Quoting "Roger L. Costello" <firstname.lastname@example.org>:
> Hi Folks,
> An excellent, important discussion! Below I have summarized what I perceive
> as the key issues. Comments are very welcome.
> Here are the two problems that we have been considering:
> Problem #1
> A company has employees. The current company policy is that the minimum age
> of employees is 16. What happens when a 15 year old whiz kid is hired?
> Validation by the IT department of the data file for this new employee will
> result in sending up error flags. Should the IT department run the
> business, or should the business run the IT department?
> Problem #2
> A person from the UK makes an online purchase from a US supplier. The online
> supplier requires entry of a two-letter code in the "State" box and a
> numeric value in the "postal code" box, despite the fact that the person
> entered UK as the country. So, the person entered "ZZ" as the state and
> 12345 as the postal code. Does validation result in forcing people to
> supply incorrect information?
> In discussing these problems, two categories of validation were identified:
> 1. "Syntactical" or "structural" validation
> 2. "Semantic" or "business rule" validation
> "Syntactical" or "structural" validation is useful in eliminating a certain
> number of mechanical data entry errors, such as leaving out required items
> or putting strings in fields that require numbers (e.g. phone numbers,
> dates, etc.)
> "Semantic" or "business rule" validation captures some aspect of a business'
> requirements. An example is validating that a credit card is acceptable.

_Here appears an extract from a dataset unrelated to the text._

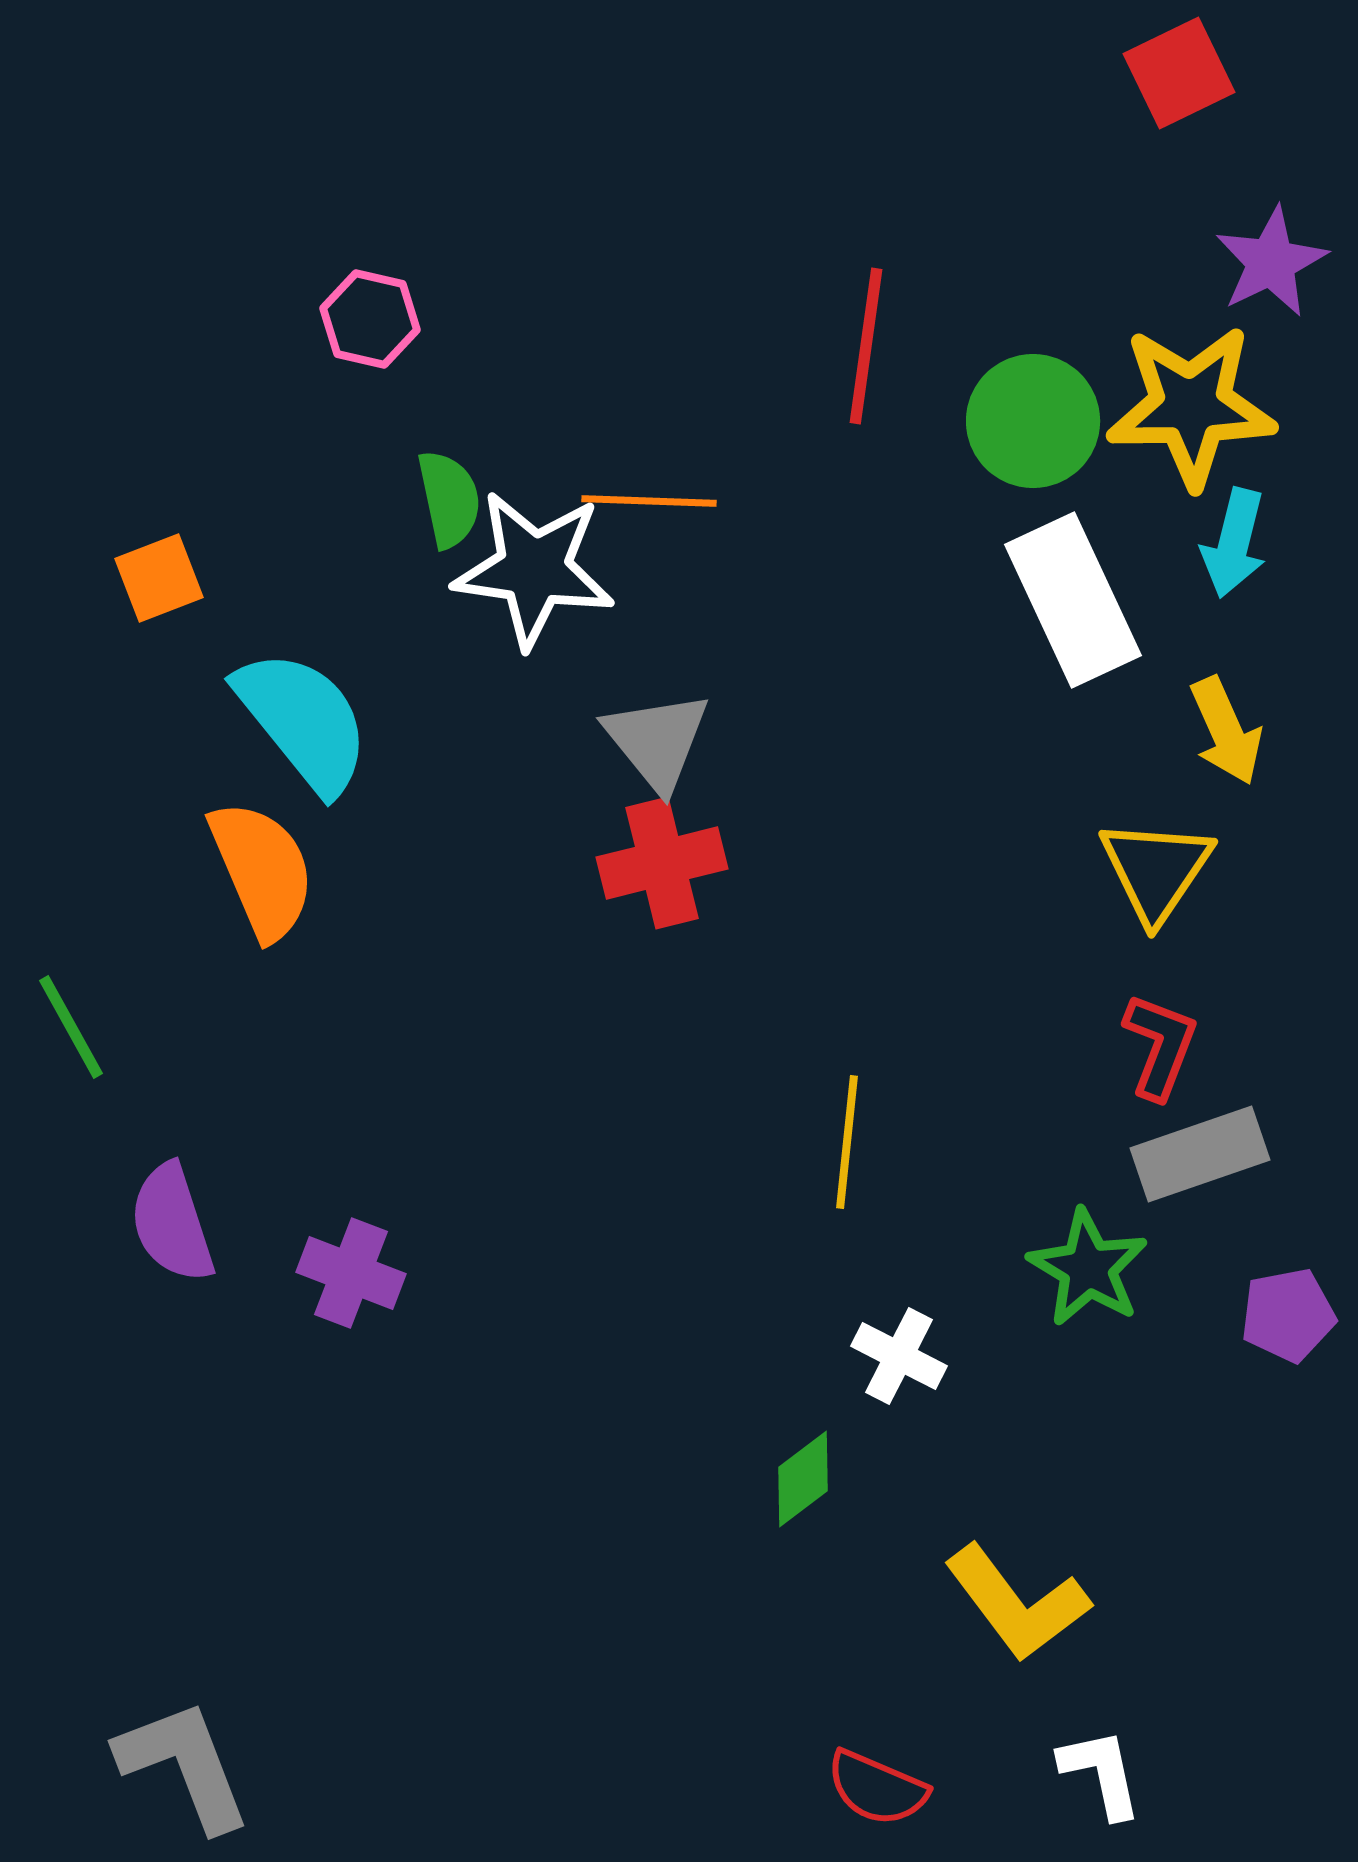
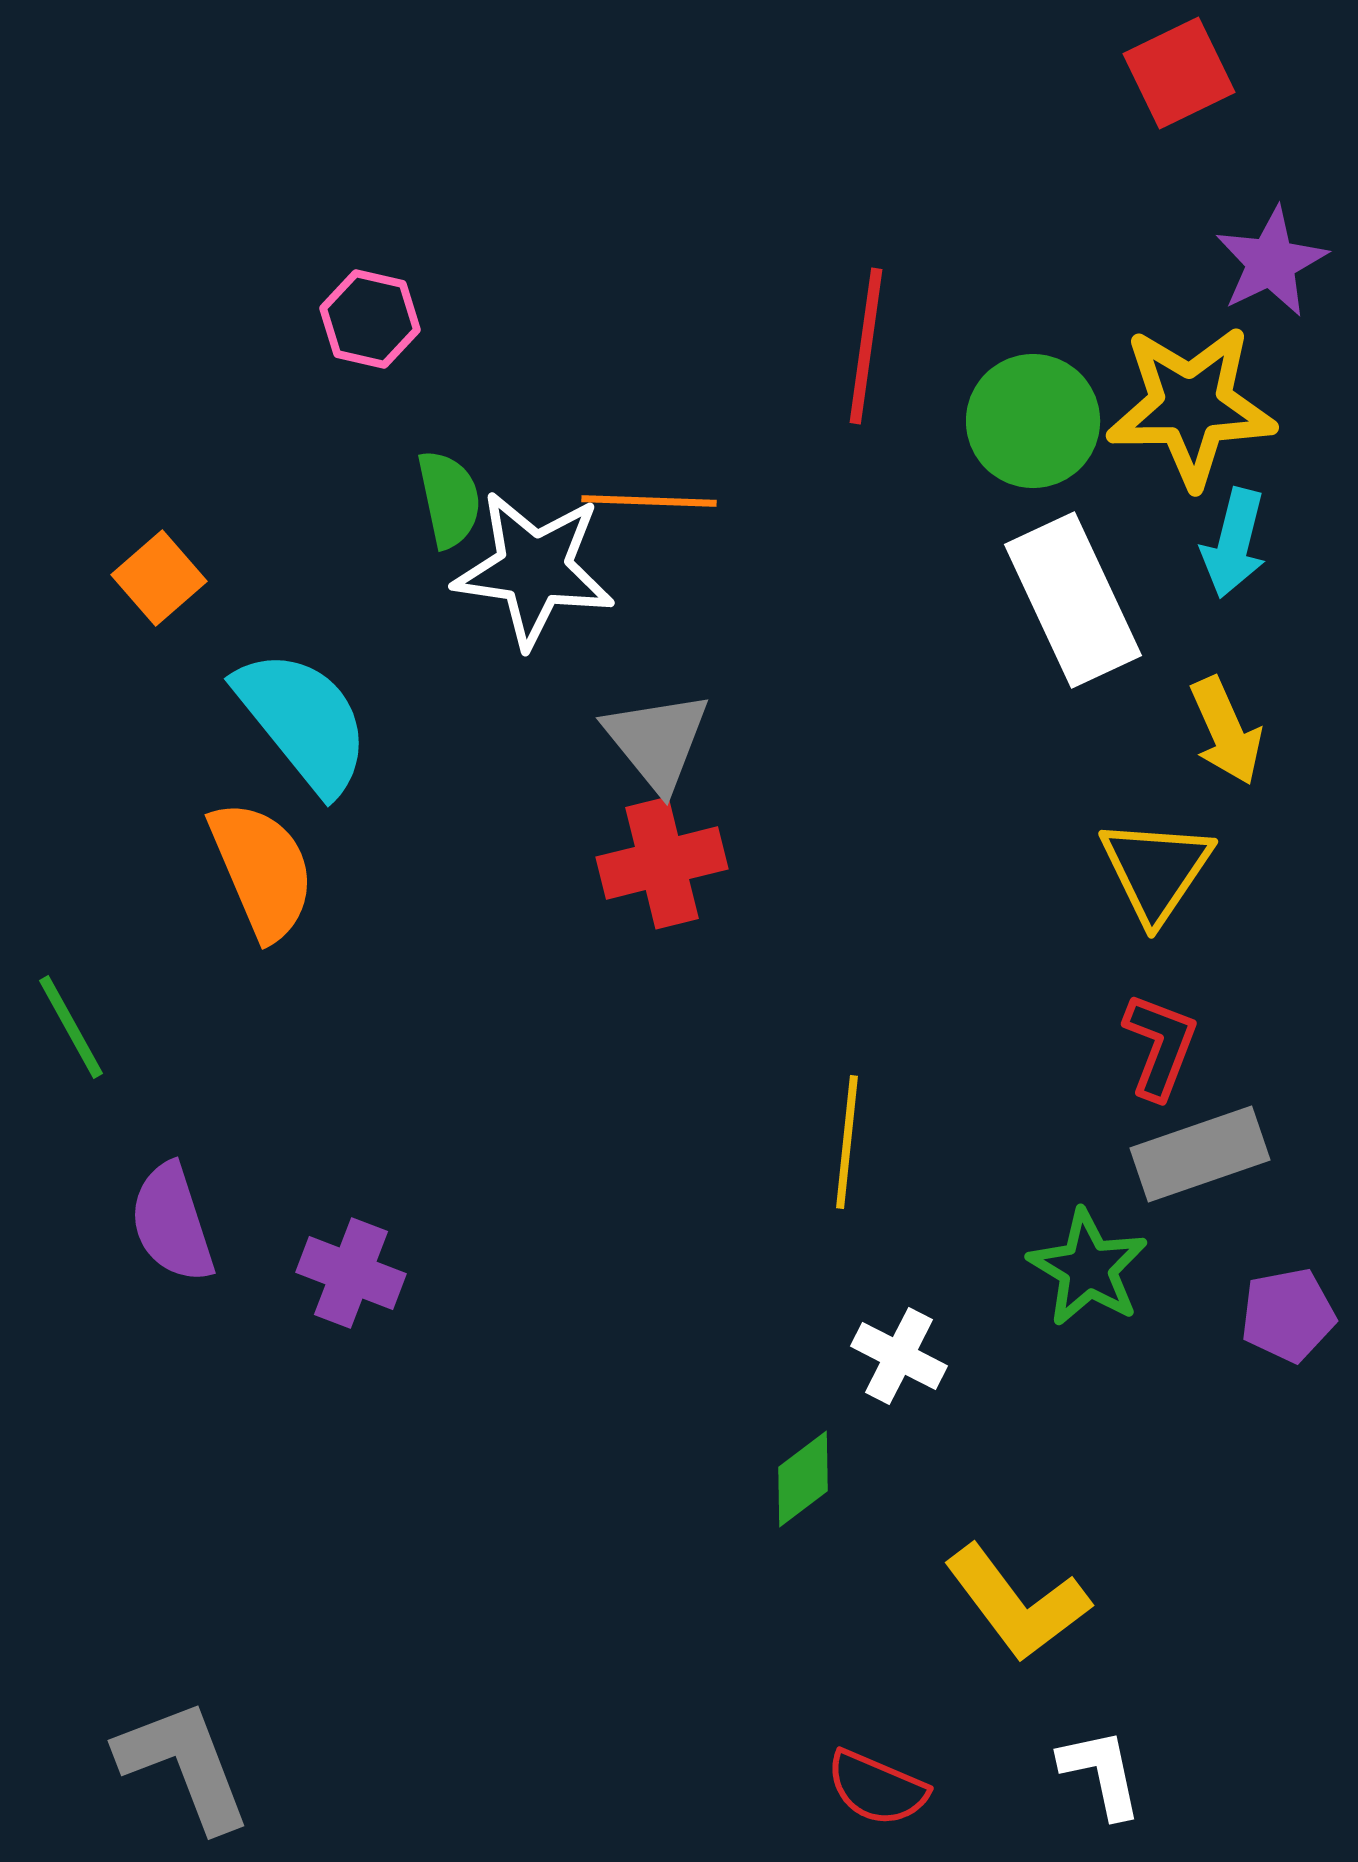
orange square: rotated 20 degrees counterclockwise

> There are two categories of tools for doing validation:
> 1. Declarative-based tools
> 2. Procedural-based tools
> The declarative-based tools include XML Schemas, XForms, CAM. The advantage
> of these tools is that the constraints they express are easily changed. The
> disadvantage is limited expressiveness (consequently, it may be very
> difficult to express semantic/business rule constraints using these tools).
> The declarative-based tools are typically client-side tools.

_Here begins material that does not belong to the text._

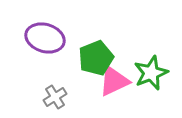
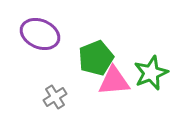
purple ellipse: moved 5 px left, 4 px up; rotated 6 degrees clockwise
pink triangle: rotated 20 degrees clockwise
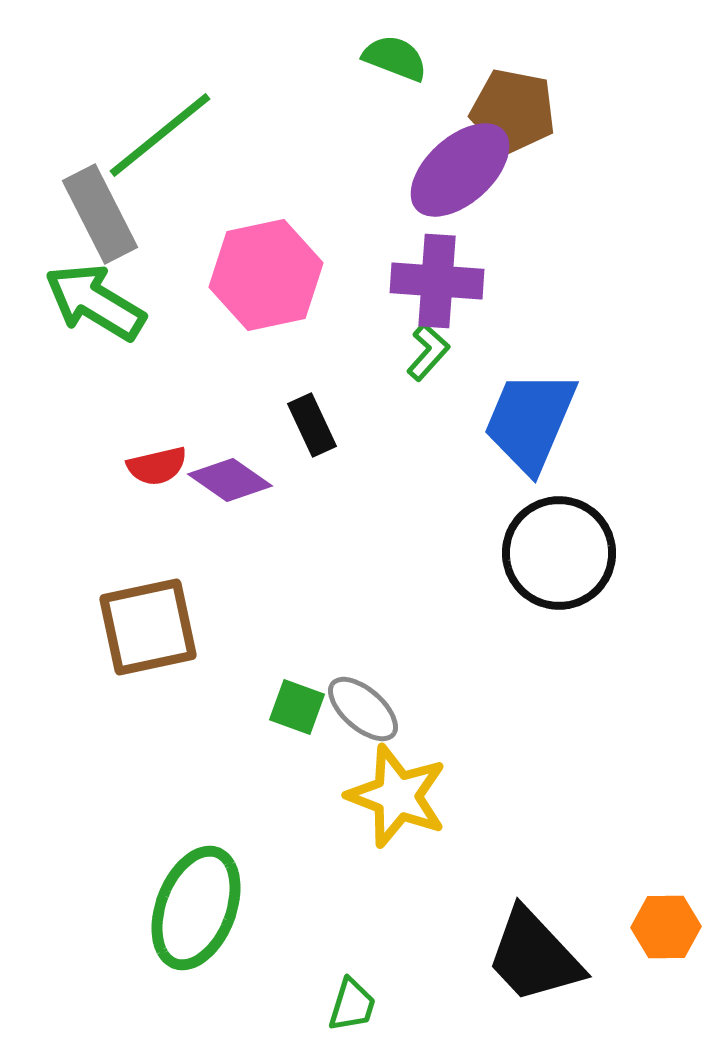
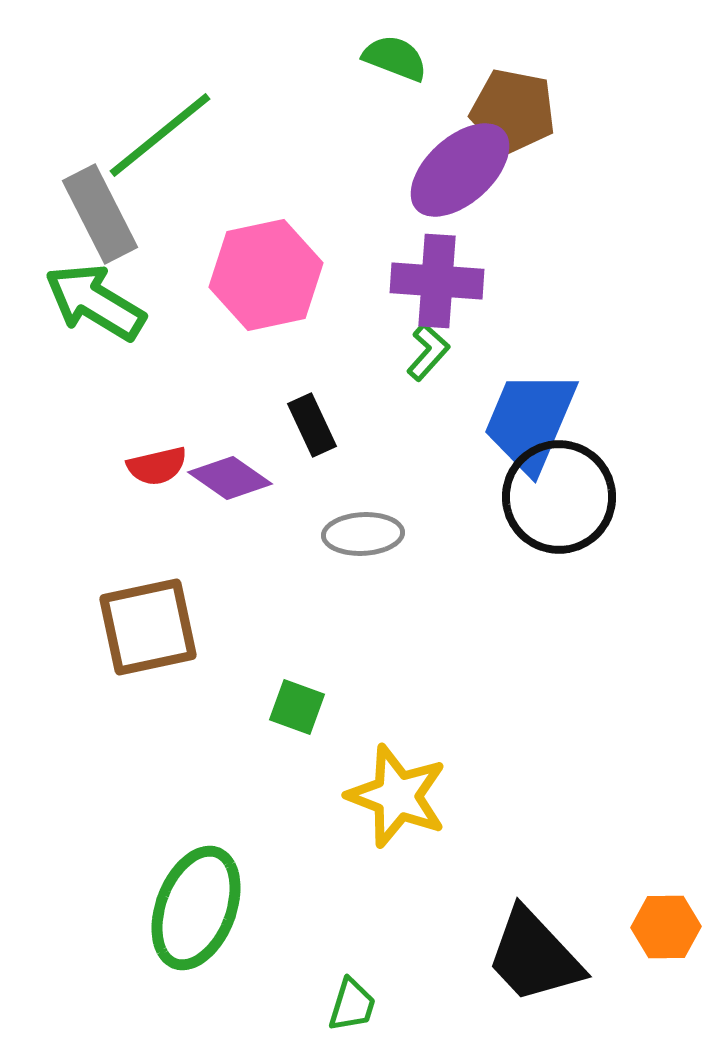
purple diamond: moved 2 px up
black circle: moved 56 px up
gray ellipse: moved 175 px up; rotated 44 degrees counterclockwise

> of these tools is that they have rich expressiveness. The disadvantage is
> that changes are not as easily made. The procedural-based tools are
> typically back-end tools.
> The declarative-based tools are better suited for "Syntactical" or
> "structural" validation.
> The procedural-based tools are better suited for "Semantic" or "business
> rule" validation.
> Other Issues
> In a highly distributed system there is no definable "back-end" where all
> business rules may be validated. In such a case, it may be beneficial to
> push semantic/business rule validation out to the client-side.

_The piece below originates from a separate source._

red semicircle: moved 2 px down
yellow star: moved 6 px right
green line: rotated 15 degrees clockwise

> If you are going to validate, then validate! In Problem #2 the user was
> forced to enter a 2-character state code, despite being from the UK.
> Several people noted that the problem was not with too much validation, but
> with not enough validation. If the system had been doing a good job
> validating then "ZZ" would not have been allowed for the state code.
> Further, full validation would have determined that if the country code is
> UK then no value is required for the state code.